Queries

Query your documents and annotations with SQL.

Ragnerock provides a SQL query interface that lets you run SELECT queries against virtual tables representing your documents, chunks, pages, and annotation data. All queries are automatically scoped to your project and executed in a read-only, security-hardened environment. This page covers the Query Explorer UI, available tables, supported SQL syntax, and security model.

Using the Query Explorer

The Query Explorer is the primary way to run SQL queries. Open it from the Queries section in the sidebar, or add a Query cell in a notebook.

SQL Mode

The Query Explorer provides a full-featured SQL editor powered by Monaco (the same editor used in VS Code). Write your query, then click Execute or press Shift+Enter to run it.

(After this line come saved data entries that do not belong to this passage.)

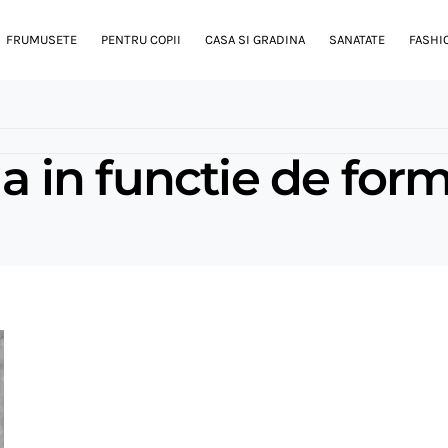
FRUMUSETE
PENTRU COPII
CASA SI GRADINA
SANATATE
FASHI
la in functie de for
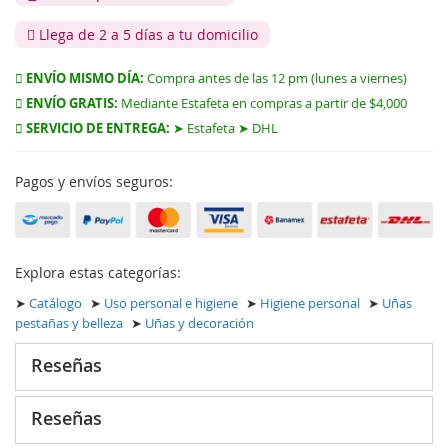
Llega de 2 a 5 días a tu domicilio
ENVÍO MISMO DÍA:
Compra antes de las 12 pm (lunes a viernes)
ENVÍO GRATIS:
Mediante Estafeta en compras a partir de $4,000
SERVICIO DE ENTREGA:
➤ Estafeta ➤ DHL
Pagos y envíos seguros:
Explora estas categorías:
➤
Catálogo
➤
Uso personal e higiene
➤
Higiene personal
➤
Uñas
pestañas y belleza
➤
Uñas y decoración
Reseñas
Reseñas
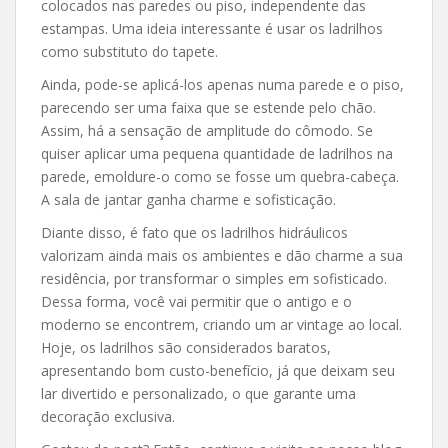
colocados nas paredes ou piso, independente das
estampas. Uma ideia interessante é usar os ladrilhos
como substituto do tapete.
Ainda, pode-se aplicá-los apenas numa parede e o piso,
parecendo ser uma faixa que se estende pelo chão.
Assim, há a sensação de amplitude do cômodo. Se
quiser aplicar uma pequena quantidade de ladrilhos na
parede, emoldure-o como se fosse um quebra-cabeça.
A sala de jantar ganha charme e sofisticação.
Diante disso, é fato que os ladrilhos hidráulicos
valorizam ainda mais os ambientes e dão charme a sua
residência, por transformar o simples em sofisticado.
Dessa forma, você vai permitir que o antigo e o
moderno se encontrem, criando um ar vintage ao local.
Hoje, os ladrilhos são considerados baratos,
apresentando bom custo-benefício, já que deixam seu
lar divertido e personalizado, o que garante uma
decoração exclusiva.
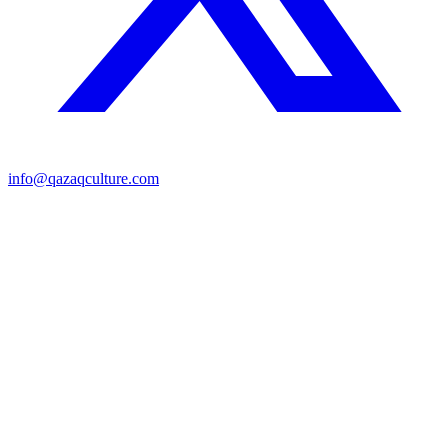
info@qazaqculture.com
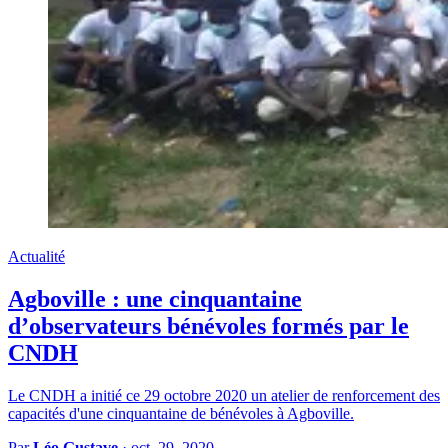
Actualité
Agboville : une cinquantaine
d’observateurs bénévoles formés par le
CNDH
Le CNDH a initié ce 29 octobre 2020 un atelier de renforcement des
capacités d'une cinquantaine de bénévoles à Agboville.
Par
Léo Gustave
·
oct. 29, 2020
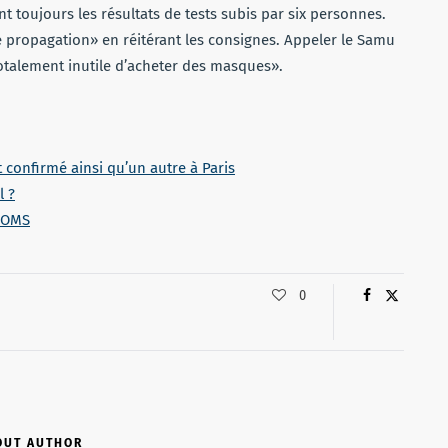
t toujours les résultats de tests subis par six personnes.
te propagation» en réitérant les consignes. Appeler le Samu
totalement inutile d’acheter des masques».
 confirmé ainsi qu’un autre à Paris
l ?
l’OMS
0
OUT AUTHOR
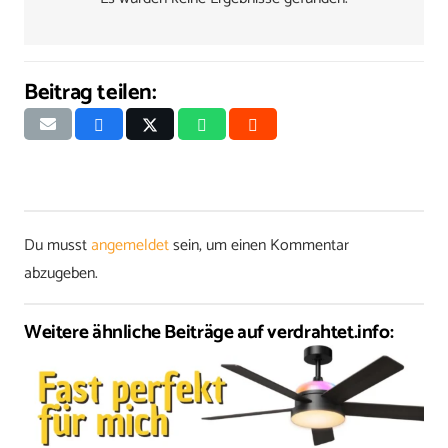
Beitrag teilen:
Du musst
angemeldet
sein, um einen Kommentar
abzugeben.
Weitere ähnliche Beiträge auf verdrahtet.info:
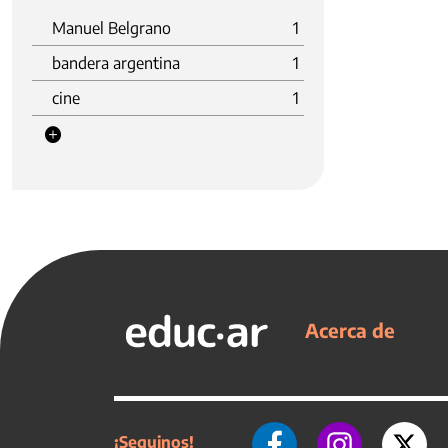
Manuel Belgrano
1
bandera argentina
1
cine
1
Acerca de
¡Seguinos!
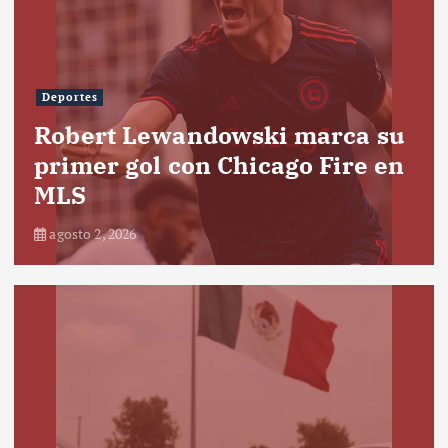
Deportes
Robert Lewandowski marca su
primer gol con Chicago Fire en
MLS
agosto 2, 2026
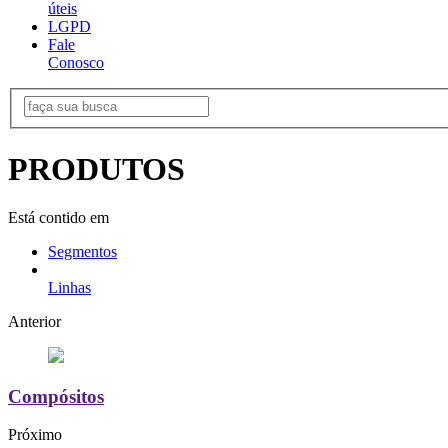
úteis
LGPD
Fale
Conosco
PRODUTOS
Está contido em
Segmentos
Linhas
Anterior
Compósitos
Próximo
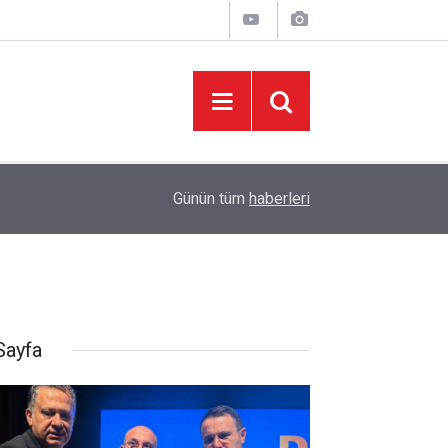
06:05
İklim Dirençli Tarım İçin Güç Birliği
Günün tüm
haberleri
Sayfa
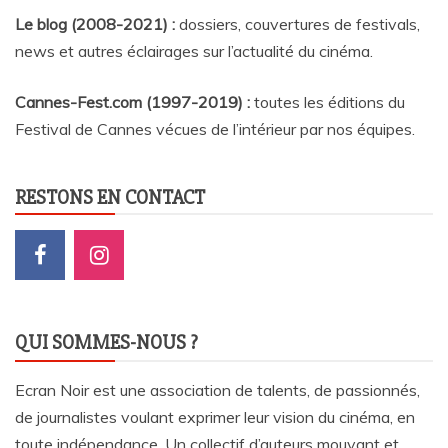
Le blog (2008-2021) :
dossiers, couvertures de festivals,
news et autres éclairages sur l’actualité du cinéma
.
Cannes-Fest.com (1997-2019) :
toutes les éditions du
Festival de Cannes vécues de l’intérieur par nos équipes.
RESTONS EN CONTACT
QUI SOMMES-NOUS ?
Ecran Noir est une association de talents, de passionnés,
de journalistes voulant exprimer leur vision du cinéma, en
toute indépendance. Un collectif d’auteurs mouvant et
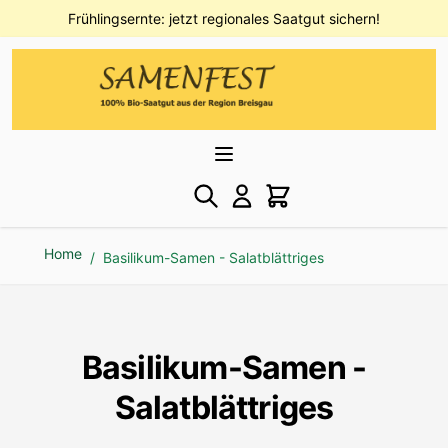
Direkt zum Inhalt
Frühlingsernte: jetzt regionales Saatgut sichern!
Home
/
Basilikum-Samen - Salatblättriges
Basilikum-Samen -
Salatblättriges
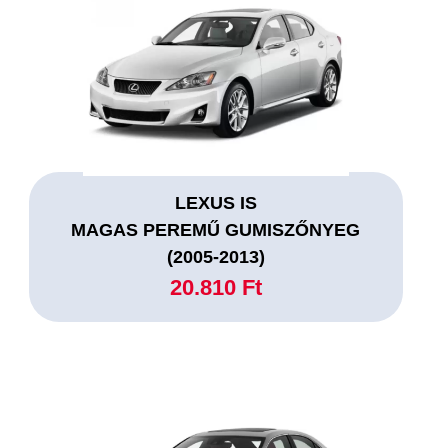
LEXUS IS
MAGAS PEREMŰ GUMISZŐNYEG
(2005-2013)
20.810 Ft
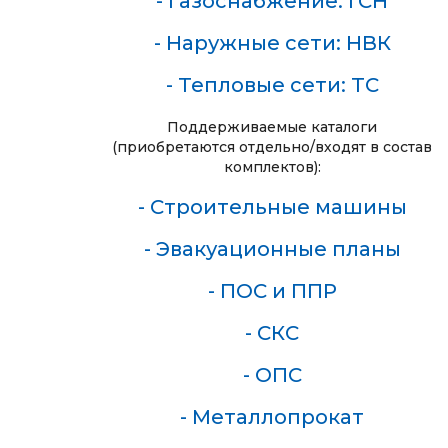
- Газоснабжение: ГСН
- Наружные сети: НВК
- Тепловые сети: ТС
Поддерживаемые каталоги
(приобретаются отдельно/входят в состав
комплектов):
- Cтроительные машины
- Эвакуационные планы
- ПОС и ППР
- СКС
- ОПС
- Металлопрокат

Results appear in a table below the editor with:

  • Sortable columns: Click any column header to sort ascending or descending
  • Filtering: Add conditions to filter rows (equals, contains, greater than, etc.)
  • Grouping: Group rows by any column with collapsible sections
  • Row limit: Choose how many rows to display (100, 500, 1,000, 2,500, or 5,000)
  • Pagination: Navigate through large result sets
  • Export: Download results for use in other tools

The Query Explorer showing a SQL query in the editor, with results displayed in a table below

AI-Assisted Mode

Switch to AI-assisted mode to describe what you want in natural language. The system generates the appropriate SQL query, shows you the generated SQL with an explanation, and executes it.

For example, type: “Show me all documents with negative sentiment and their confidence scores, sorted by confidence”

The generated SQL appears in the editor where you can review or modify it before executing.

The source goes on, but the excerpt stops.